◆ **What to produce**: Filter the entries that follow, copying every line in which the word "PAULUS" appears.

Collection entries

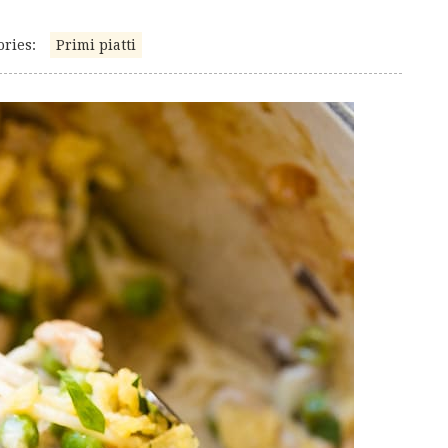
ories:
Primi piatti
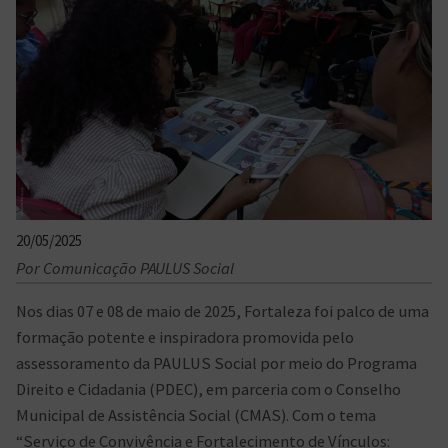
20/05/2025
Por Comunicação PAULUS Social
Nos dias 07 e 08 de maio de 2025, Fortaleza foi palco de uma
formação potente e inspiradora promovida pelo
assessoramento da PAULUS Social por meio do Programa
Direito e Cidadania (PDEC), em parceria com o Conselho
Municipal de Assistência Social (CMAS). Com o tema
“Serviço de Convivência e Fortalecimento de Vínculos:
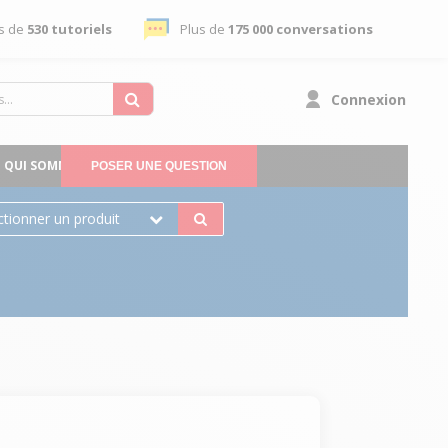
s de
530 tutoriels
Plus de
175 000 conversations
Connexion
QUI SOMMES-NOUS
POSER UNE QUESTION
ctionner un produit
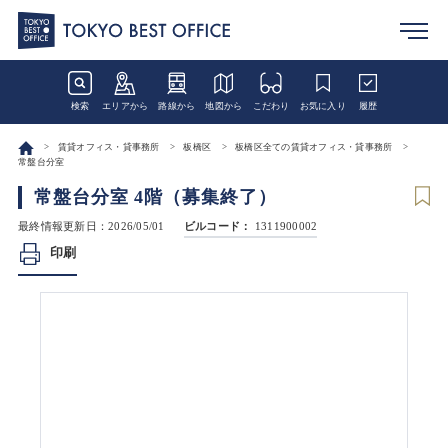
検索
エリアから
路線から
地図から
こだわり
お気に入り
履歴
賃貸オフィス・貸事務所
板橋区
板橋区全ての賃貸オフィス・貸事務所
常盤台分室
常盤台分室 4階（募集終了）
最終情報更新日：2026/05/01
ビルコード：
1311900002
印刷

◆ **The answer**:
Por Comunicação PAULUS Social
assessoramento da PAULUS Social por meio do Programa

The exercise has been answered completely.